Yes, I know, networking can feel dirty. But that just leaves one of the most valuable tools for career success exclusively in the hands of The Office Sociopath. What do you do when you’re trying to get a job? Just hang out with friends who can’t help you? Heck, no. You aggressively reach out to the people who can. When push comes to shove, you know what works. And if you did that networking a little more regularly, job hunts would be easier. In fact, with time, job offers might come to you.
Networking doesn’t have to be sleazy. At best, you’re trying to make new friends. Even at worst, it doesn’t have to be evil – it’s like building a relationship with a neighbor. You don’t have to love them and they don’t have to love you but you both know it’s a very good idea to have a politely transactional relationship because as some point you’re probably going to need each other.
So what should you do? First, reactivate dormant relationships. This is stupid easy. You already know people who can help you, you just haven’t talked to them in a while. Reach out.
Next, hit up your “superconnectors.” Research shows that a disproportionate number of our relationships were facilitated by a handful of people. Those folks are the hubs in the network. Connect with the people who have introduced you to useful people in the past and ask them for introductions.
Past that, create groups. Get smart go-getters together semi-regularly. And ask them to invite people they respect. The more you network and create value for others, the more you’ll be seen as a well-connected individual. And then people will be seeking you out.
(To learn how to be more resilient, click here.)
Okay, we’ve covered a lot. Let’s round it all up – and we’ll discuss what to do if everything above sounds absolutely heinous to you…
This is how to get promoted and advance your career:
While what gets people ahead in the workplace does make sense, it isn’t always fun and nice. Take a wrong step and it can turn into an atrocity arms race leading to spiritual scurvy. You can become one of those toxic people. Don’t worry, there are other ways to succeed that don’t require casting a dark spell on yourself.
John Hodgman wrote, “The worst jobs are not the hardest jobs. The worst job is the job you know is wrong for you, but you stay in it anyway.” Sometimes you need to move on to another company or even another industry. As I wrote about in my first book, the element of alignment is critical to finding success.
But won’t the same issues plague you there? Human nature is consistent — but some places reward different behaviors than others. That’s why the first step is doing some research. It’s crazy how people complain about their employer but don’t bother to investigate the next one before taking a new job. We say companies are shallow and self-interested… and then we take a new job based only on salary and status. Kinda ironic.
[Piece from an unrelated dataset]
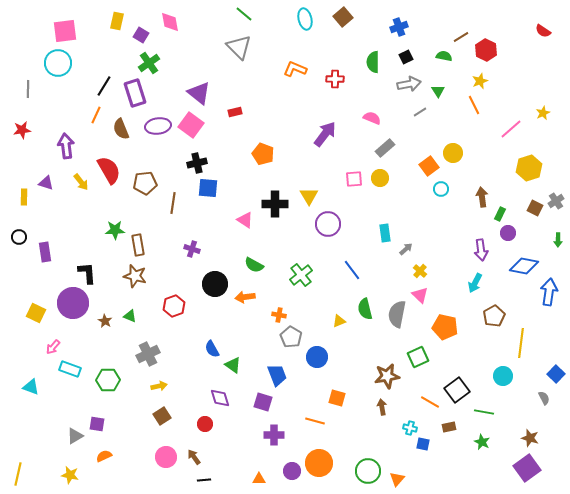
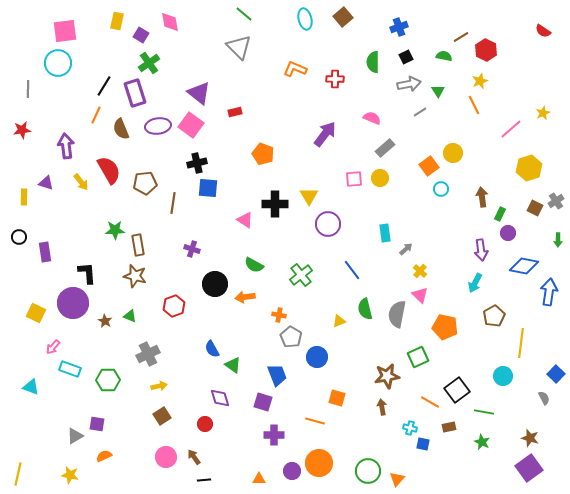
purple square at (527, 468): moved 2 px right
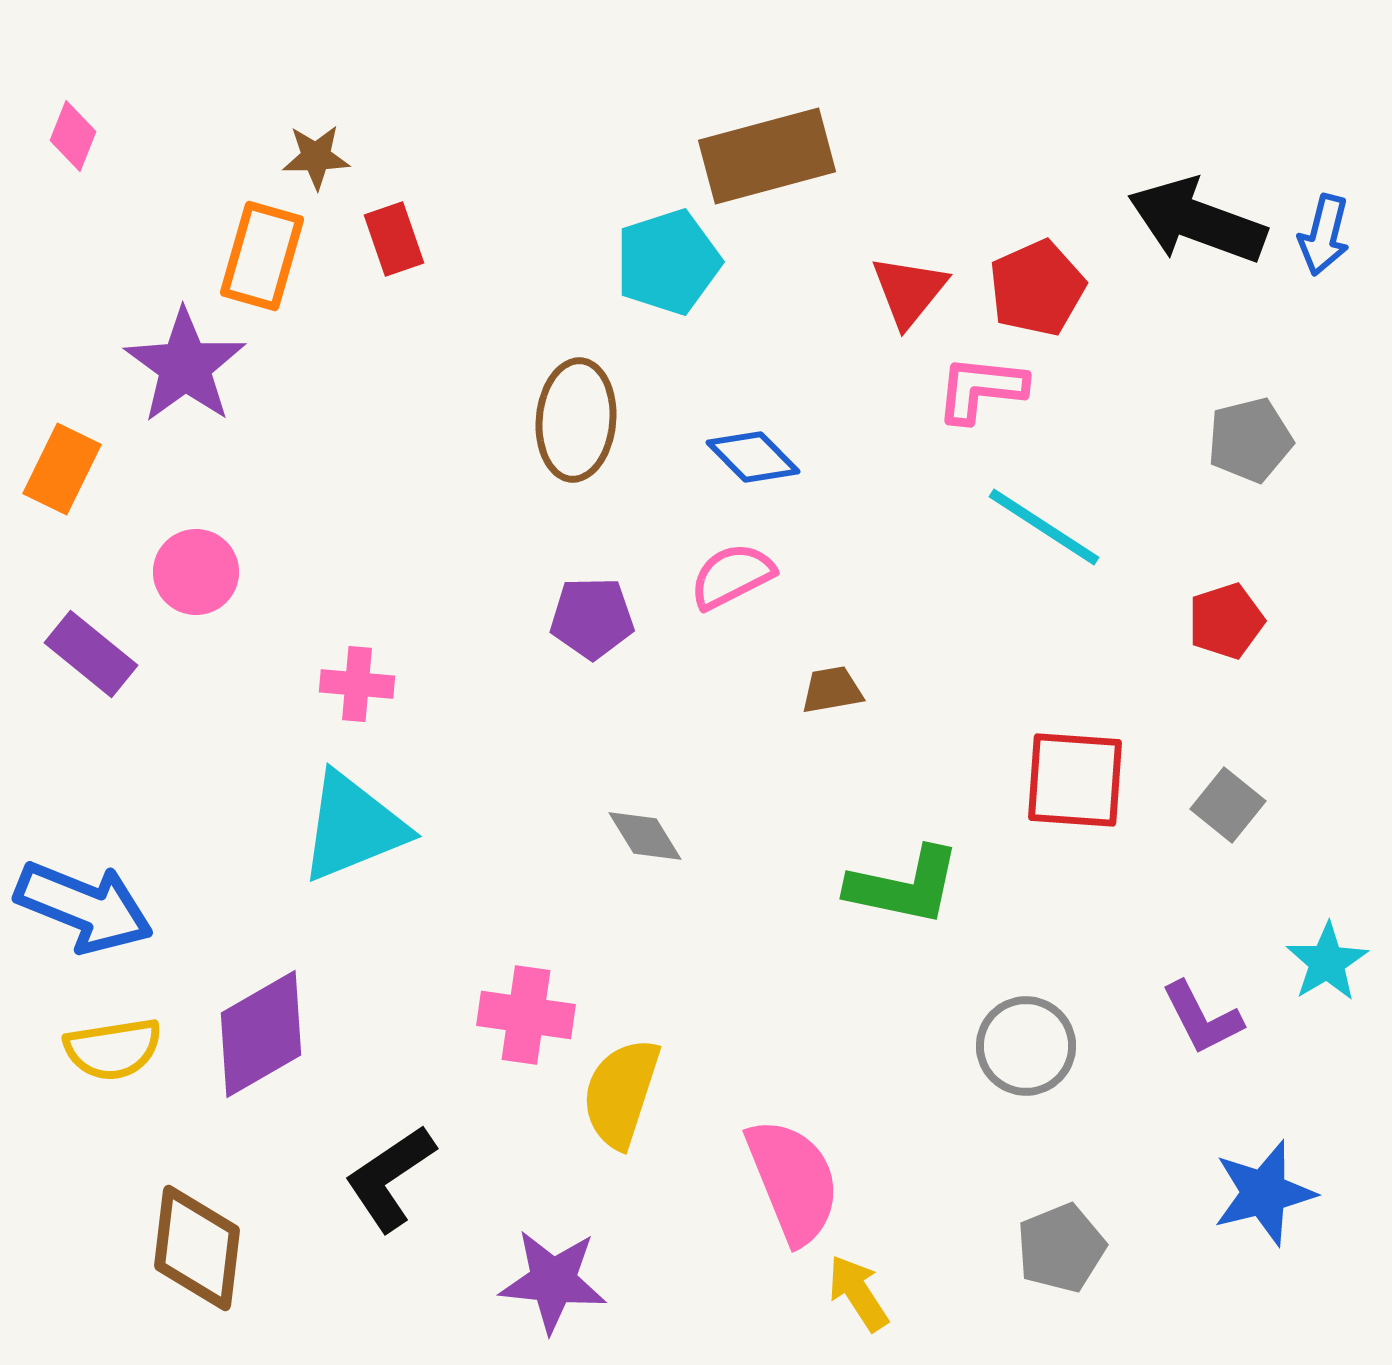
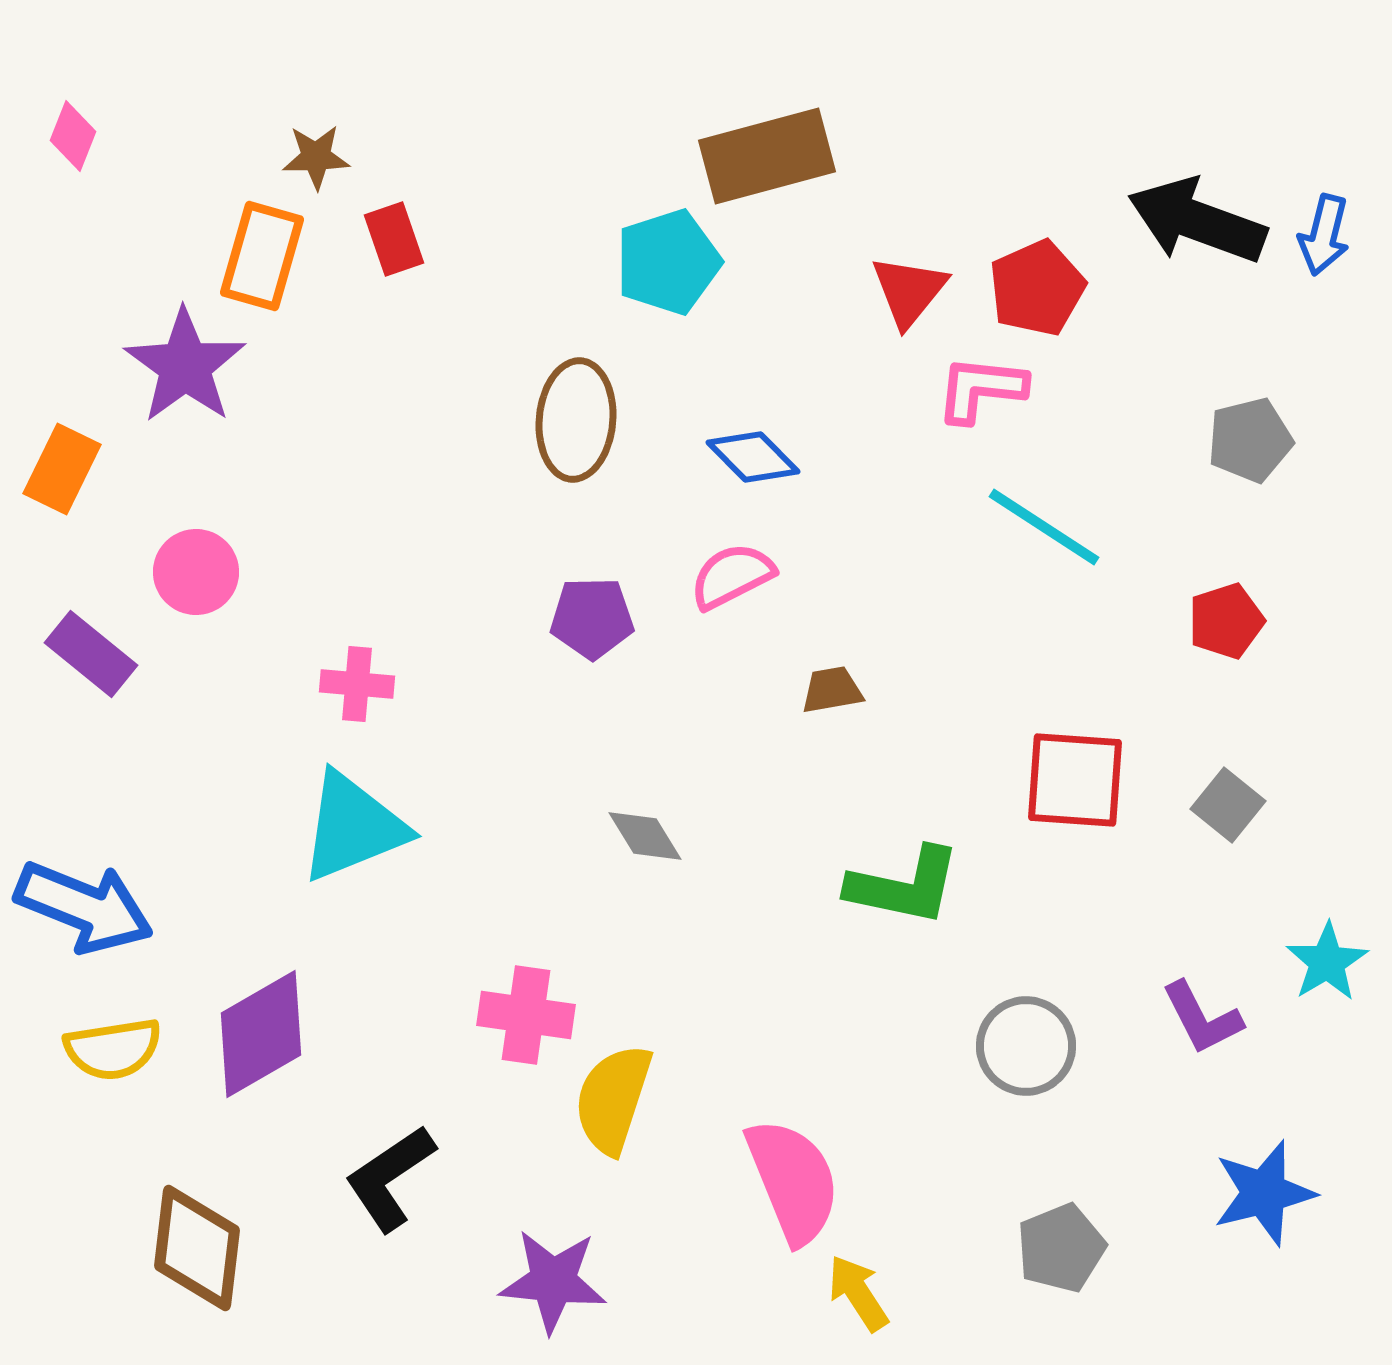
yellow semicircle at (621, 1093): moved 8 px left, 6 px down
Talk to the people there before you accept that offer. Find out what it’s really like before you pull a “Groundhog Day” on yourself.
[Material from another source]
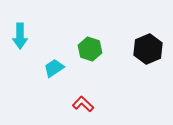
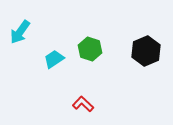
cyan arrow: moved 4 px up; rotated 35 degrees clockwise
black hexagon: moved 2 px left, 2 px down
cyan trapezoid: moved 9 px up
Past that, if the politics and networking really aren’t your thing, look for jobs where results can be quantified. Albert-László Barabási of Northeastern University has done research showing that in jobs where performance is tough to measure (and that’s most white-collar jobs) networks matter more than performance. But where results can be easily attributed and quantified (coding, sales, etc.) then performance really does win the day.
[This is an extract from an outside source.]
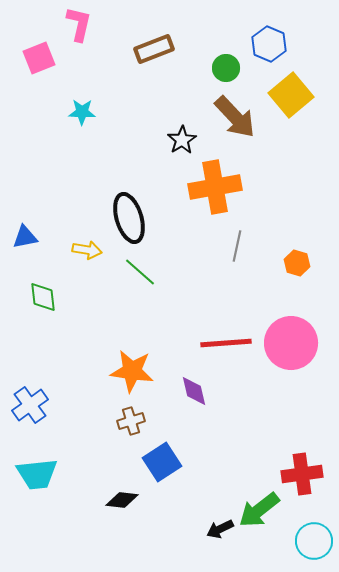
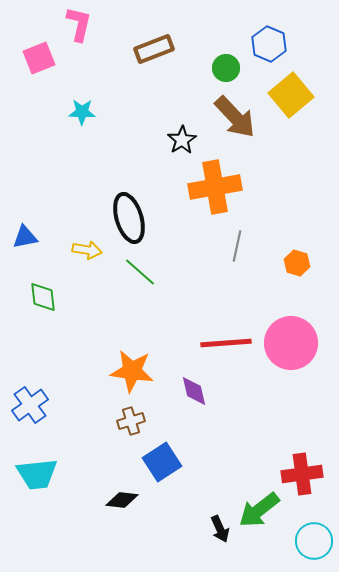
black arrow: rotated 88 degrees counterclockwise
Getting ahead can be tricky but it doesn’t have to be a mystery. Pay attention to what gets rewarded. Work hard and make sure that work gets noticed. Strive to appear like a leader. Utilize resources not only to get things done, but also to build alliances. And never stop networking to get help and create new opportunities.
You can do all those things and still be a good person. You don’t have to do anything evil like cheat, lie or make another Matrix sequel.